I know that one of the reasons behind all these doubts is that
condition. That and a promise I once made to God, during one of my
first panic attacks, that if this terrible feeling goes away, I will
do for God anything He wants me to do. For this I am at the same
time both afraid (for not doing what He wants from me) and not afraid
(since I trust that He will lead me if I try to find His meaning for
my life).
We
are not professionally qualified to address this condition.
I just
wanted to say that so that I can be honest. I am not crazy and I
hope that you will not worry about me; I just hope that maybe someone
like me and with questions like me, will find at least some answers
while reading your lovely blog.
...
When I
wrote to you about suffering from panic attacks and depression, if it
somehow is needed or helpful for your answer, I really don’t mind
if you mention it. I just meant that perhaps
that
is
not what your blog is all
about if I’ve understood rightly.
I had the feeling that your
blog
is more about issues that are of a
more universal
type than personal problems such as my health.
This
is quite true for the reasons given above.
Still, at the same time I
have the feeling that somehow it is because of pride that I won’t
give up thinking all the time about music and questions about its
dangers in regard to my becoming a member of the Orthodox Church and
in regard to my wish to get a bit closer to God. I sometimes feel
that if even God Himself were to say to me that no one is going to
tell me to stop being a musician and a music teacher, I would not
believe Him.
This
is something that should be discussed face-to-face with the priest.
This is actually the feeling
I get when I pray for God to help me [that no one is going to tell me
to stop]. But again, I am not sure about the answers I receive in
prayer and for that reason I seek outside assistance on the matter.

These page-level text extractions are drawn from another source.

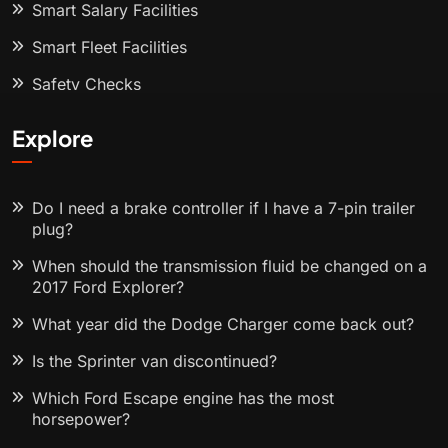
Smart Salary Facilities
Smart Fleet Facilities
Safety Checks
Explore
Do I need a brake controller if I have a 7-pin trailer
plug?
When should the transmission fluid be changed on a
2017 Ford Explorer?
What year did the Dodge Charger come back out?
Is the Sprinter van discontinued?
Which Ford Escape engine has the most
horsepower?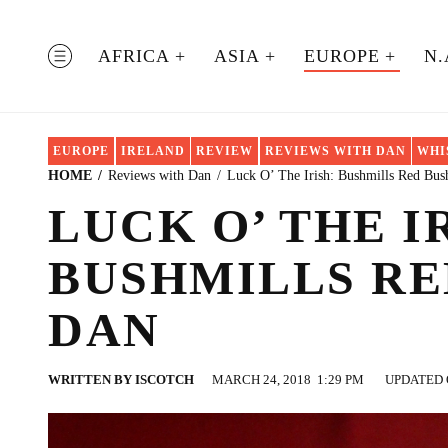
Skip
to
AFRICA
ASIA
EUROPE
N.
MENU
content
EUROPE
IRELAND
REVIEW
REVIEWS WITH DAN
WHI
HOME
Reviews with Dan
Luck O’ The Irish: Bushmills Red Bus
LUCK O’ THE I
BUSHMILLS RE
DAN
WRITTEN BY
ISCOTCH
MARCH 24, 2018
1:29 PM
UPDATED O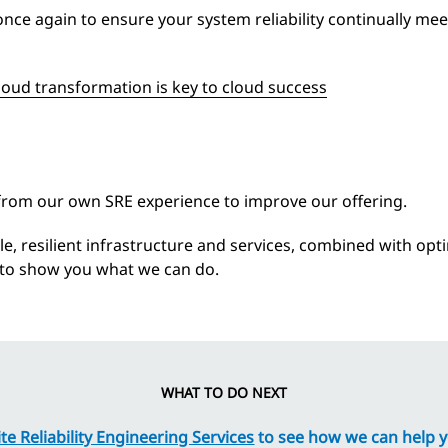
once again to ensure your system reliability continually me
loud transformation is key to cloud success
 from our own SRE experience to improve our offering.
able, resilient infrastructure and services, combined with op
s to show you what we can do.
WHAT TO DO NEXT
e Reliability Engineering Services
to see how we can help 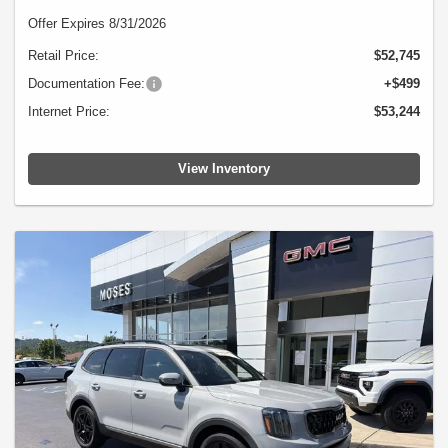
Offer Expires 8/31/2026
Retail Price:
$52,745
Documentation Fee:
+$499
Internet Price:
$53,244
View Inventory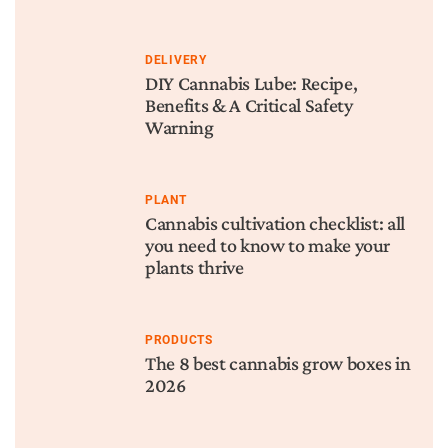
DELIVERY
DIY Cannabis Lube: Recipe,
Benefits & A Critical Safety
Warning
PLANT
Cannabis cultivation checklist: all
you need to know to make your
plants thrive
PRODUCTS
The 8 best cannabis grow boxes in
2026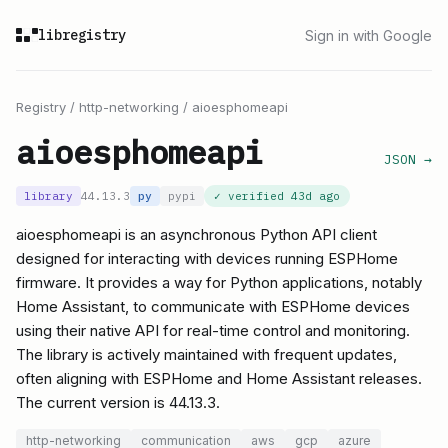
libregistry
Sign in with Google
Registry
/
http-networking
/
aioesphomeapi
aioesphomeapi
JSON →
library
44.13.3
py
pypi
✓ verified
43d ago
aioesphomeapi is an asynchronous Python API client
designed for interacting with devices running ESPHome
firmware. It provides a way for Python applications, notably
Home Assistant, to communicate with ESPHome devices
using their native API for real-time control and monitoring.
The library is actively maintained with frequent updates,
often aligning with ESPHome and Home Assistant releases.
The current version is 44.13.3.
http-networking
communication
aws
gcp
azure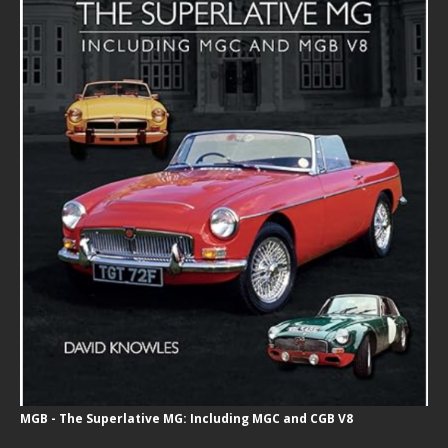
MGB - The Superlative MG: Including MGC and CGB V8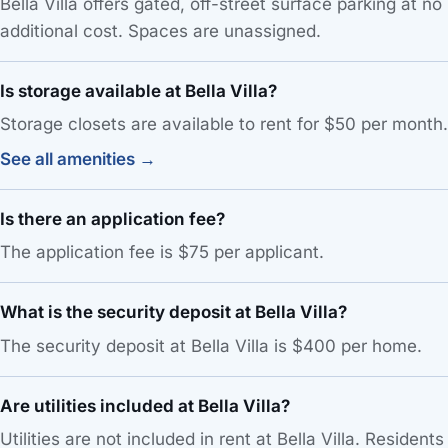
Bella Villa offers gated, off-street surface parking at no
additional cost. Spaces are unassigned.
Is storage available at Bella Villa?
Storage closets are available to rent for $50 per month.
See all amenities →
Is there an application fee?
The application fee is $75 per applicant.
What is the security deposit at Bella Villa?
The security deposit at Bella Villa is $400 per home.
Are utilities included at Bella Villa?
Utilities are not included in rent at Bella Villa. Residents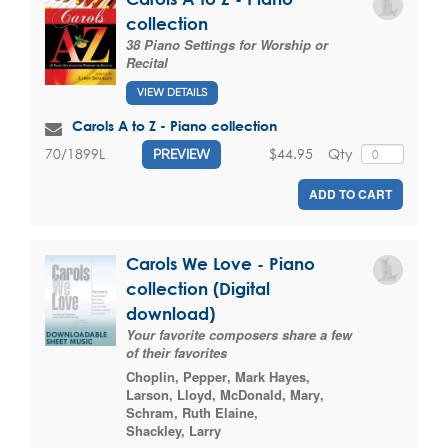
collection
38 Piano Settings for Worship or
Recital
VIEW DETAILS
Carols A to Z - Piano collection
$44.95
Qty
70/1899L
PREVIEW
ADD TO CART
Carols We Love - Piano
collection (Digital
download)
Your favorite composers share a few
of their favorites
Choplin, Pepper
,
Mark Hayes
,
Larson, Lloyd
,
McDonald, Mary
,
Schram, Ruth Elaine
,
Shackley, Larry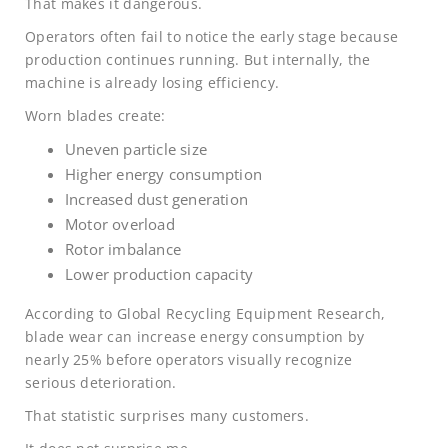
That makes it dangerous.
Operators often fail to notice the early stage because
production continues running. But internally, the
machine is already losing efficiency.
Worn blades create:
Uneven particle size
Higher energy consumption
Increased dust generation
Motor overload
Rotor imbalance
Lower production capacity
According to Global Recycling Equipment Research,
blade wear can increase energy consumption by
nearly 25% before operators visually recognize
serious deterioration.
That statistic surprises many customers.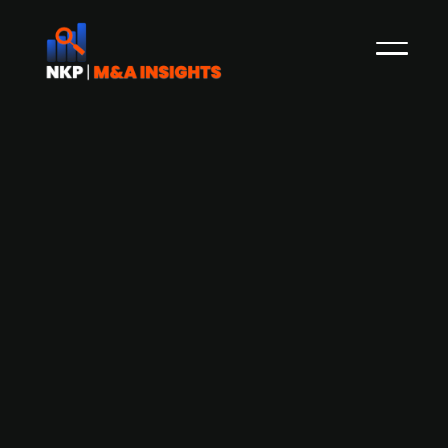
Adelis-backed Aderian Group
acquires cloud infrastructure and
security company Advitum
Aderian Group, a Swedish IT group backed by
Adelis Private Equity, has acquired cloud
infrastructure and security company Advitum.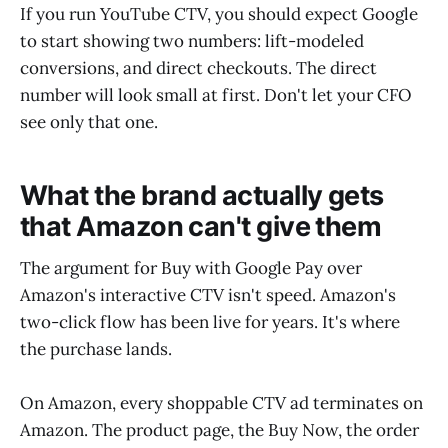
If you run YouTube CTV, you should expect Google
to start showing two numbers: lift-modeled
conversions, and direct checkouts. The direct
number will look small at first. Don't let your CFO
see only that one.
What the brand actually gets
that Amazon can't give them
The argument for Buy with Google Pay over
Amazon's interactive CTV isn't speed. Amazon's
two-click flow has been live for years. It's where
the purchase lands.
On Amazon, every shoppable CTV ad terminates on
Amazon. The product page, the Buy Now, the order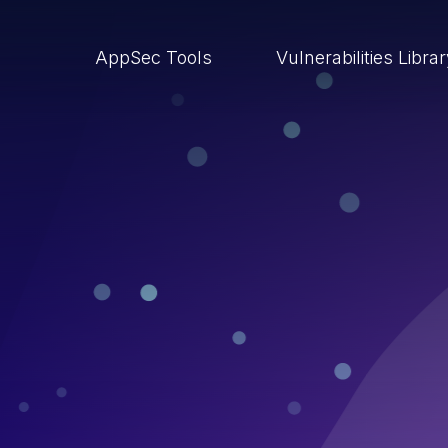
AppSec Tools
Vulnerabilities Libra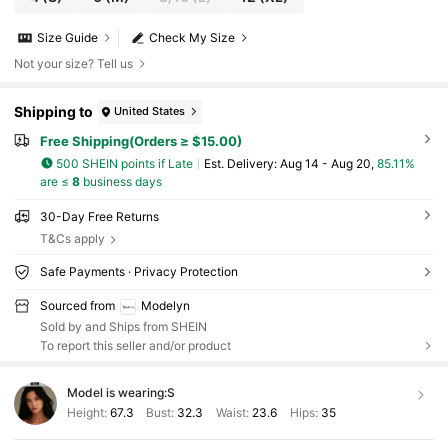
Size Guide
Check My Size
Not your size? Tell us
Shipping to
United States
Free Shipping(Orders ≥ $15.00)
500 SHEIN points if Late
​Est. Delivery:
Aug 14 - Aug 20,
85.11%
are ≤
8
business days
30-Day Free Returns
T&Cs apply
Safe Payments · Privacy Protection
Sourced from
Modelyn
Sold by and Ships from SHEIN
To report this seller and/or product
Model is wearing:
S
Height:
67.3
Bust:
32.3
Waist:
23.6
Hips:
35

My prayer answer is a feeling I get that somehow my place in the
world is in music. For that I seek to find help from the Church, to
find trust and not to get lost in my own thoughts and feelings.
Alice
quite sensibly does not want to rely on her own discernment, and God
will respect her for that, but as we pointed out the Internet is not
the appropriate venue; a face-to-face meeting with a priest is the
appropriate venue. For that reason we cannot go into as much detail
as a priest might.
We
hope that all goes well in your life, Alice. May God bless you.